> _Provided records_
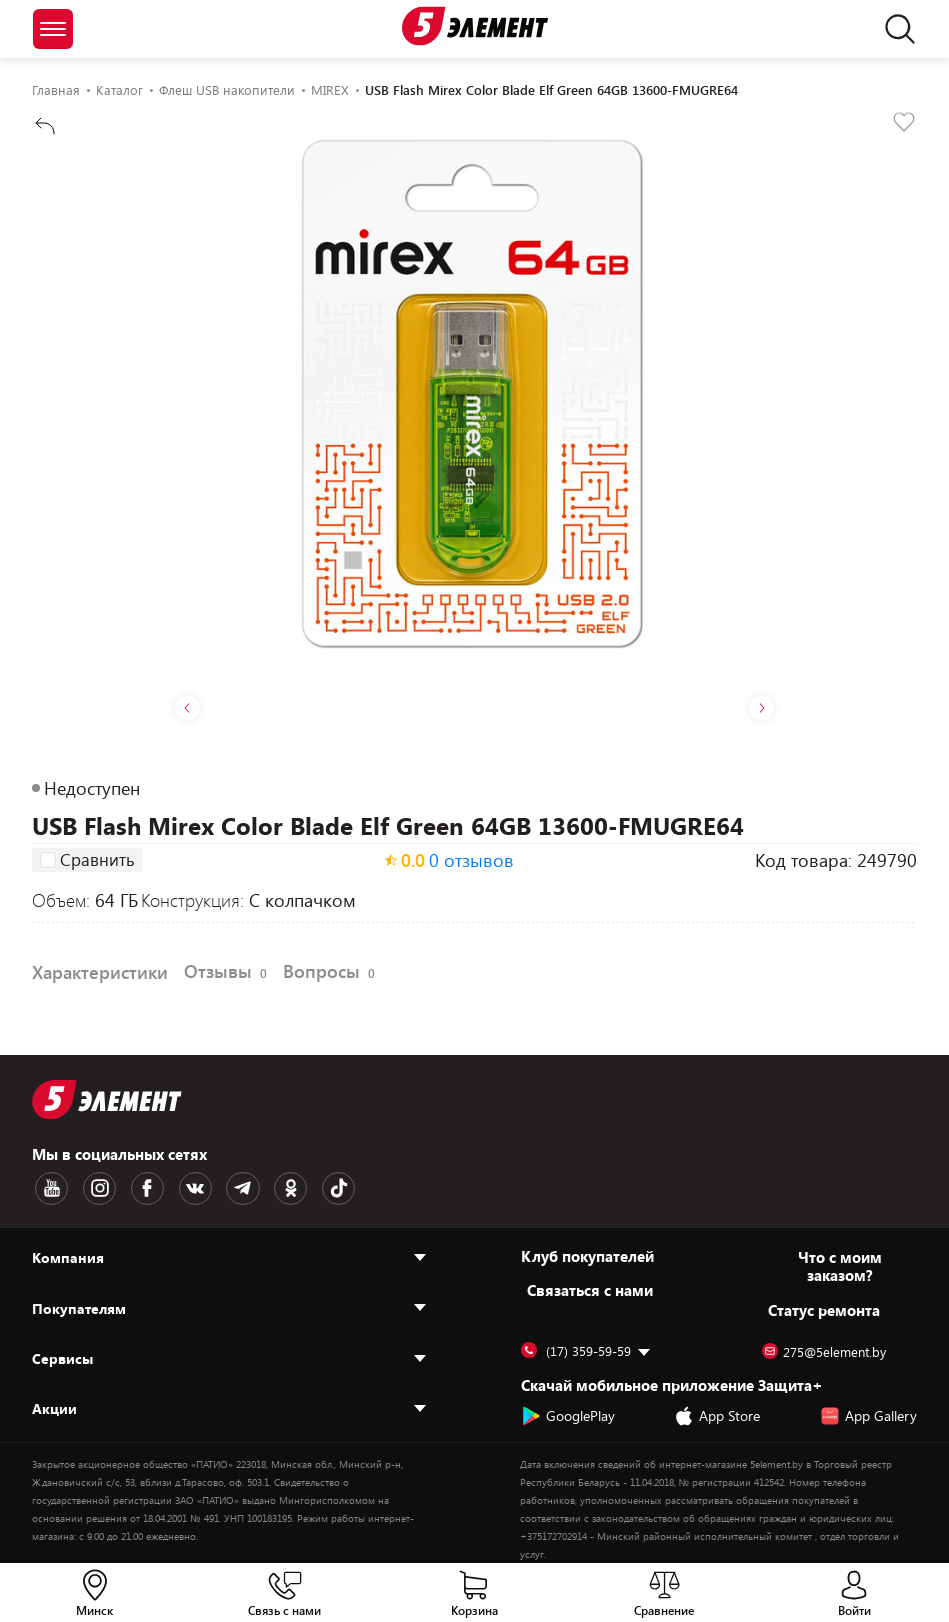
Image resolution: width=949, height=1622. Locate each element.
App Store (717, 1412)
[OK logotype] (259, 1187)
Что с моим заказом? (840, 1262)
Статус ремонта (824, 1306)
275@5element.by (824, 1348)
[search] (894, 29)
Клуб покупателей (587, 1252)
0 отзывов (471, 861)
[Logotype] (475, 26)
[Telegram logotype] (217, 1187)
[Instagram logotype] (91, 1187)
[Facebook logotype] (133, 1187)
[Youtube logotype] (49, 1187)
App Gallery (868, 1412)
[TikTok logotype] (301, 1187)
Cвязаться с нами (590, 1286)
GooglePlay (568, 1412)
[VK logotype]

> _Activity_
All the data above is to be transcribed exactly, with no pictures included.

> _Written response_
Image resolution: width=949, height=1622. Locate each element.
App Store (717, 1412)
[OK logotype] (259, 1187)
Что с моим заказом? (840, 1262)
Статус ремонта (824, 1306)
275@5element.by (824, 1348)
[search] (894, 29)
Клуб покупателей (587, 1252)
0 отзывов (471, 861)
[Logotype] (475, 26)
[Telegram logotype] (217, 1187)
[Instagram logotype] (91, 1187)
[Facebook logotype] (133, 1187)
[Youtube logotype] (49, 1187)
App Gallery (868, 1412)
[TikTok logotype] (301, 1187)
Cвязаться с нами (590, 1286)
GooglePlay (568, 1412)
[VK logotype]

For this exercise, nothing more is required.